Information given:
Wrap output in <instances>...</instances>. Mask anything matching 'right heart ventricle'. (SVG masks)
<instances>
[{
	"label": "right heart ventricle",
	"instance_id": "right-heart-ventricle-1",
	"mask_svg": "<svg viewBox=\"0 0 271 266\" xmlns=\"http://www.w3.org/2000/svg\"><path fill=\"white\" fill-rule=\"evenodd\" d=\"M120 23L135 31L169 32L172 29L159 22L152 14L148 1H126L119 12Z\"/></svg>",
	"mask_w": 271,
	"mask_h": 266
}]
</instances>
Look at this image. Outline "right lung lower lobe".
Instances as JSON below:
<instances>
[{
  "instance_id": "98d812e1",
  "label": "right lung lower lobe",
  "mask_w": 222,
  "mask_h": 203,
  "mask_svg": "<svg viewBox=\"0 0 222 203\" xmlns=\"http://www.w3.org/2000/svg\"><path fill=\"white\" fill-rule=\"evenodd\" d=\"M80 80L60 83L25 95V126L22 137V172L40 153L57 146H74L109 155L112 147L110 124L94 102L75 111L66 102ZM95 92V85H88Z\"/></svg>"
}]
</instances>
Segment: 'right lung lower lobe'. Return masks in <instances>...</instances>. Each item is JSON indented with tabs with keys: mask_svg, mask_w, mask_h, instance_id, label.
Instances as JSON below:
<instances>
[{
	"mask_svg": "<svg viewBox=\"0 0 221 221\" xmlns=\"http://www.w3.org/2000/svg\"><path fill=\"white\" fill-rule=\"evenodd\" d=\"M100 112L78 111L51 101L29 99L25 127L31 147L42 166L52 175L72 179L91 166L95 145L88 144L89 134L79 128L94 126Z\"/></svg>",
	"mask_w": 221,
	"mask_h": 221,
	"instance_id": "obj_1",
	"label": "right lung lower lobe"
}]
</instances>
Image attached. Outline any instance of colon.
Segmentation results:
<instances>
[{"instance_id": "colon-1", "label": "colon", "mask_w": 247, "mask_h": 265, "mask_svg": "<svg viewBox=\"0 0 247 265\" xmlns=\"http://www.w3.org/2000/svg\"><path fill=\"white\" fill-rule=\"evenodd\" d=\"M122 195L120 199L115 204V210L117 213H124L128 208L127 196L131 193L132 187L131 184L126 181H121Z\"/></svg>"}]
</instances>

The problem: Return all of the data above, keeping every line exactly as it appears.

Completed task:
Wrap output in <instances>...</instances>. Mask anything matching 'right heart ventricle'. (SVG masks)
<instances>
[{
	"label": "right heart ventricle",
	"instance_id": "right-heart-ventricle-1",
	"mask_svg": "<svg viewBox=\"0 0 271 266\" xmlns=\"http://www.w3.org/2000/svg\"><path fill=\"white\" fill-rule=\"evenodd\" d=\"M120 23L135 31L169 32L172 29L159 22L152 14L148 1H126L119 12Z\"/></svg>",
	"mask_w": 271,
	"mask_h": 266
}]
</instances>
Look at this image. Outline "right lung lower lobe".
Instances as JSON below:
<instances>
[{
  "instance_id": "98d812e1",
  "label": "right lung lower lobe",
  "mask_w": 222,
  "mask_h": 203,
  "mask_svg": "<svg viewBox=\"0 0 222 203\" xmlns=\"http://www.w3.org/2000/svg\"><path fill=\"white\" fill-rule=\"evenodd\" d=\"M80 80L60 83L25 95V126L22 137V172L40 153L57 146H74L109 155L112 147L110 124L94 102L75 111L66 102ZM95 92V85H88Z\"/></svg>"
}]
</instances>
Segment: 'right lung lower lobe'. Return masks in <instances>...</instances>. Each item is JSON indented with tabs with keys: mask_svg, mask_w, mask_h, instance_id, label.
Instances as JSON below:
<instances>
[{
	"mask_svg": "<svg viewBox=\"0 0 221 221\" xmlns=\"http://www.w3.org/2000/svg\"><path fill=\"white\" fill-rule=\"evenodd\" d=\"M100 112L78 111L51 101L29 99L25 127L31 147L42 166L52 175L72 179L91 166L95 145L88 144L89 134L79 128L94 126Z\"/></svg>",
	"mask_w": 221,
	"mask_h": 221,
	"instance_id": "obj_1",
	"label": "right lung lower lobe"
}]
</instances>
Image attached. Outline any instance of colon.
Segmentation results:
<instances>
[{"instance_id": "colon-1", "label": "colon", "mask_w": 247, "mask_h": 265, "mask_svg": "<svg viewBox=\"0 0 247 265\" xmlns=\"http://www.w3.org/2000/svg\"><path fill=\"white\" fill-rule=\"evenodd\" d=\"M122 195L120 199L115 204V210L117 213H124L128 208L127 196L131 193L132 187L131 184L126 181H121Z\"/></svg>"}]
</instances>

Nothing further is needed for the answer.